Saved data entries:
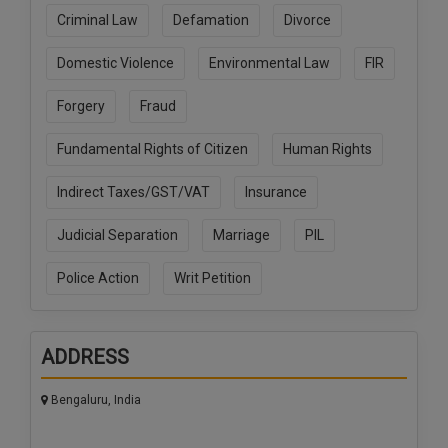
Call
:)
Criminal Law
Defamation
Divorce
at
:+91
Domestic Violence
Environmental Law
FIR
NOTIFY ME
98109
29455
*
Forgery
Fraud
We
or
won’t
Mail
Fundamental Rights of Citizen
Human Rights
use
info@soolegal.com
your
Indirect Taxes/GST/VAT
Insurance
email
for
spam,
Judicial Separation
Marriage
PIL
just
to
Police Action
Writ Petition
notify
you
of
our
ADDRESS
launch.
Bengaluru, India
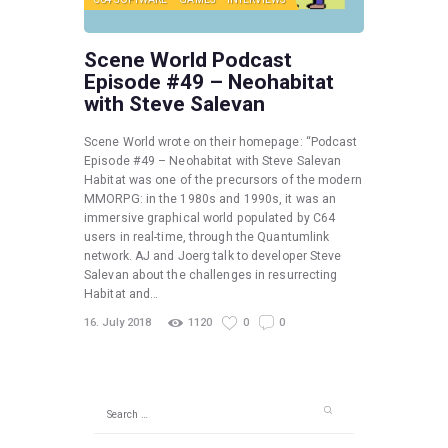
Scene World Podcast
Episode #49 – Neohabitat
with Steve Salevan
Scene World wrote on their homepage: “Podcast
Episode #49 – Neohabitat with Steve Salevan
Habitat was one of the precursors of the modern
MMORPG: in the 1980s and 1990s, it was an
immersive graphical world populated by C64
users in real-time, through the Quantumlink
network. AJ and Joerg talk to developer Steve
Salevan about the challenges in resurrecting
Habitat and…
16. July 2018
1120
0
0
Search
for:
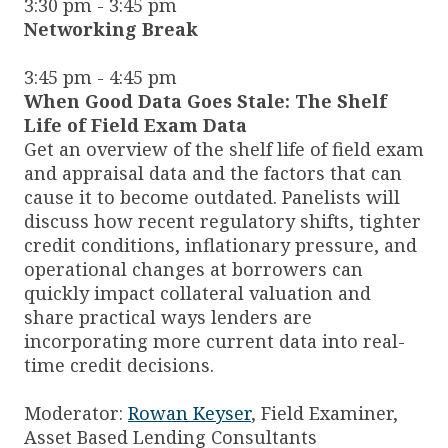
3:30 pm - 3:45 pm
Networking Break
3:45 pm - 4:45 pm
When Good Data Goes Stale: The Shelf
Life of Field Exam Data
Get an overview of the shelf life of field exam
and appraisal data and the factors that can
cause it to become outdated. Panelists will
discuss how recent regulatory shifts, tighter
credit conditions, inflationary pressure, and
operational changes at borrowers can
quickly impact collateral valuation and
share practical ways lenders are
incorporating more current data into real-
time credit decisions.
Moderator:
Rowan Keyser
, Field Examiner,
Asset Based Lending Consultants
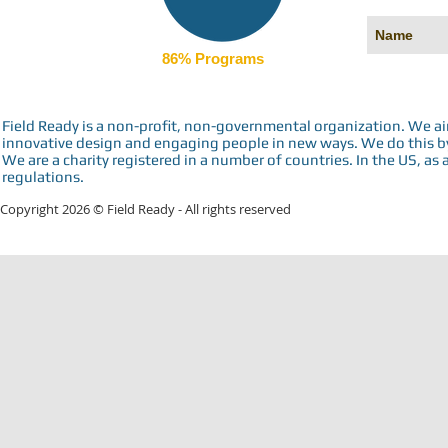
86% Programs
Field Ready is a non-profit, non-governmental organization. We a
innovative design and engaging people in new ways. We do this by 
We are a charity registered in a number of countries. In the US, as 
regulations.
Copyright 2026 © Field Ready - All rights reserved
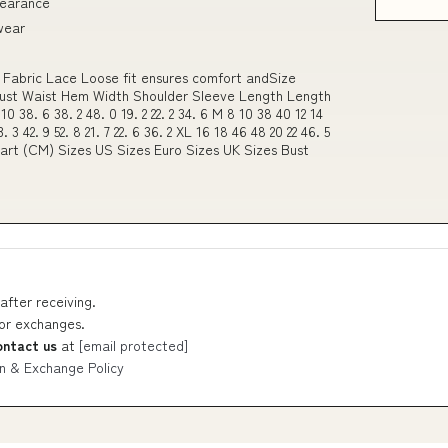
pearance
 wear
 Fabric Lace Loose fit ensures comfort andSize
Bust Waist Hem Width Shoulder Sleeve Length Length
38. 6 38. 2 48. 0 19. 2 22. 2 34. 6 M 8 10 38 40 12 14
3. 3 42. 9 52. 8 21. 7 22. 6 36. 2 XL 16 18 46 48 20 22 46. 5
 Chart (CM) Sizes US Sizes Euro Sizes UK Sizes Bust
after receiving.
 or exchanges.
ontact us
at
[email protected]
n & Exchange Policy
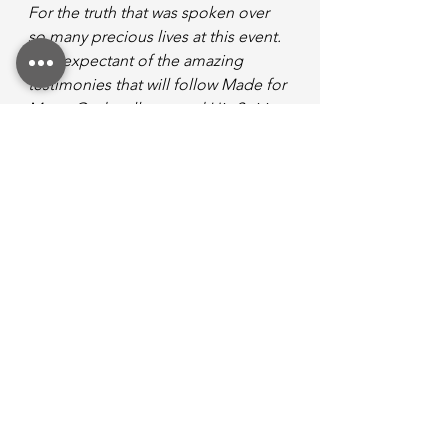
For the truth that was spoken over 
so many precious lives at this event. 
I am expectant of the amazing 
testimonies that will follow Made for 
More. God really poured His Spirit 
out. I know He will continue to do 
so, if we are open to receive what 
‘more’ He has for us.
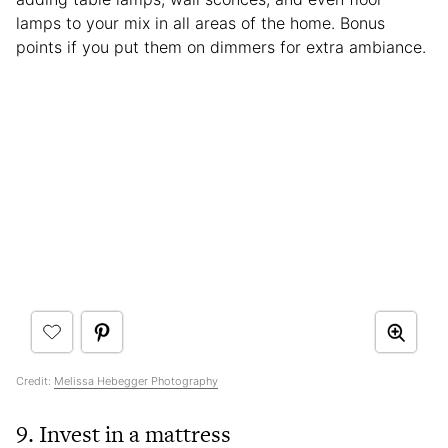
lamps to your mix in all areas of the home. Bonus
points if you put them on dimmers for extra ambiance.
Credit:
Melissa Hebegger Photography
9. Invest in a mattress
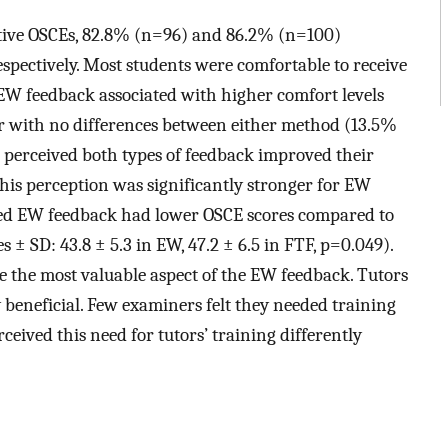
ative OSCEs, 82.8% (n=96) and 86.2% (n=100)
espectively. Most students were comfortable to receive
W feedback associated with higher comfort levels
er with no differences between either method (13.5%
 perceived both types of feedback improved their
is perception was significantly stronger for EW
red EW feedback had lower OSCE scores compared to
± SD: 43.8 ± 5.3 in EW, 47.2 ± 6.5 in FTF, p=0.049).
e the most valuable aspect of the EW feedback. Tutors
 beneficial. Few examiners felt they needed training
eived this need for tutors’ training differently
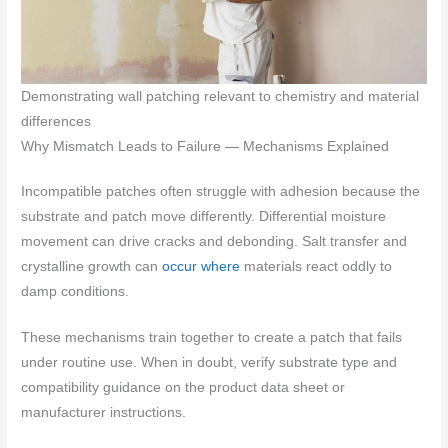
Demonstrating wall patching relevant to chemistry and material
differences
Why Mismatch Leads to Failure — Mechanisms Explained
Incompatible patches often struggle with adhesion because the
substrate and patch move differently. Differential moisture
movement can drive cracks and debonding. Salt transfer and
crystalline growth can
occur where
materials react oddly to
damp conditions.
These mechanisms train together to create a patch that fails
under routine use. When in doubt, verify substrate type and
compatibility guidance on the product data sheet or
manufacturer instructions.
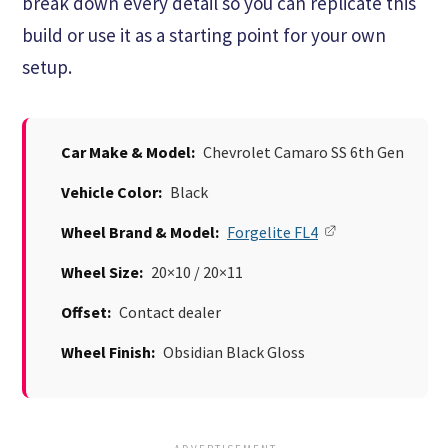
break down every detail so you can replicate this
build or use it as a starting point for your own
setup.
Car Make & Model:
Chevrolet Camaro SS 6th Gen
Vehicle Color:
Black
Wheel Brand & Model:
Forgelite FL4
Wheel Size:
20×10 / 20×11
Offset:
Contact dealer
Wheel Finish:
Obsidian Black Gloss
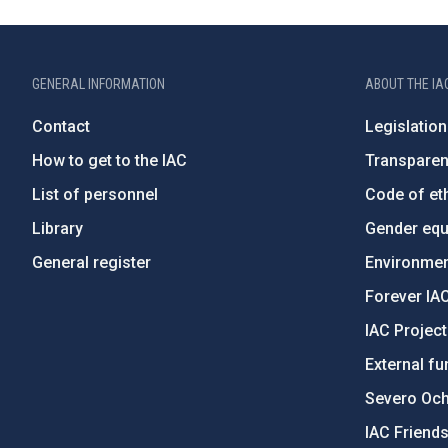
GENERAL INFORMATION
ABOUT THE IA
Contact
Legislation
How to get to the IAC
Transpare
List of personnel
Code of eth
Library
Gender equa
General register
Environment
Forever IA
IAC Projec
External fu
Severo Oc
IAC Friend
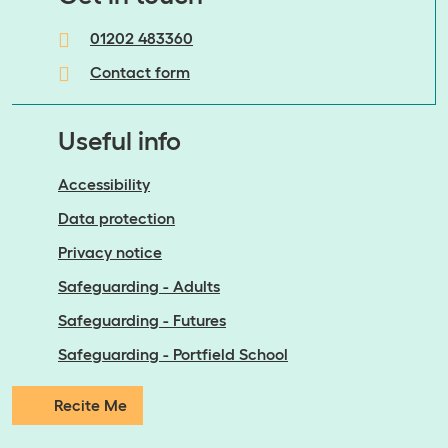
01202 483360
Contact form
Useful info
Accessibility
Data protection
Privacy notice
Safeguarding - Adults
Safeguarding - Futures
Safeguarding - Portfield School
Recite Me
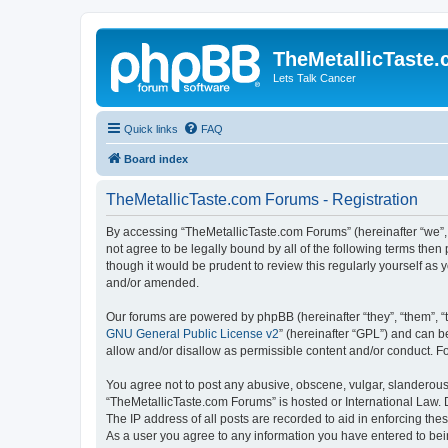
TheMetallicTaste
Lets Talk Cancer
Quick links
FAQ
Board index
TheMetallicTaste.com Forums - Registration
By accessing “TheMetallicTaste.com Forums” (hereinafter “we”, “
not agree to be legally bound by all of the following terms th
though it would be prudent to review this regularly yourself a
and/or amended.
Our forums are powered by phpBB (hereinafter “they”, “them”, “
GNU General Public License v2
” (hereinafter “GPL”) and can
allow and/or disallow as permissible content and/or conduct. F
You agree not to post any abusive, obscene, vulgar, slanderous, 
“TheMetallicTaste.com Forums” is hosted or International Law. 
The IP address of all posts are recorded to aid in enforcing the
As a user you agree to any information you have entered to bein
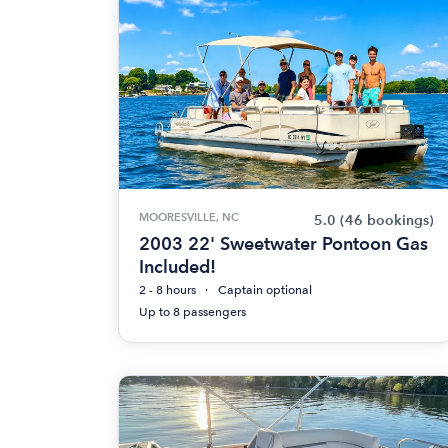
MOORESVILLE, NC
5.0
(46 bookings)
2003 22' Sweetwater Pontoon Gas
Included!
2 - 8 hours
Captain optional
Up to 8 passengers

Brief: Among the entries above, copy exactly the stretch from the line holding "Judicial Separation" through the line holding "38. 6 38. 2", leaving out any pictures.

Reply to the task:
Judicial Separation
Marriage
PIL
just
to
Police Action
Writ Petition
notify
you
of
our
ADDRESS
launch.
Bengaluru, India
Scene World Podcast
Episode #49 – Neohabitat
with Steve Salevan
Scene World wrote on their homepage: “Podcast
Episode #49 – Neohabitat with Steve Salevan
Habitat was one of the precursors of the modern
MMORPG: in the 1980s and 1990s, it was an
immersive graphical world populated by C64
users in real-time, through the Quantumlink
network. AJ and Joerg talk to developer Steve
Salevan about the challenges in resurrecting
Habitat and…
16. July 2018
1120
0
0
Search
for:
3:30 pm - 3:45 pm
Networking Break
3:45 pm - 4:45 pm
When Good Data Goes Stale: The Shelf
Life of Field Exam Data
Get an overview of the shelf life of field exam
and appraisal data and the factors that can
cause it to become outdated. Panelists will
discuss how recent regulatory shifts, tighter
credit conditions, inflationary pressure, and
operational changes at borrowers can
quickly impact collateral valuation and
share practical ways lenders are
incorporating more current data into real-
time credit decisions.
Moderator:
Rowan Keyser
, Field Examiner,
Asset Based Lending Consultants
86% Programs
Field Ready is a non-profit, non-governmental organization. We a
innovative design and engaging people in new ways. We do this by 
We are a charity registered in a number of countries. In the US, as 
regulations.
Copyright 2026 © Field Ready - All rights reserved
pearance
 wear
 Fabric Lace Loose fit ensures comfort andSize
Bust Waist Hem Width Shoulder Sleeve Length Length
38. 6 38. 2 48. 0 19. 2 22. 2 34. 6 M 8 10 38 40 12 14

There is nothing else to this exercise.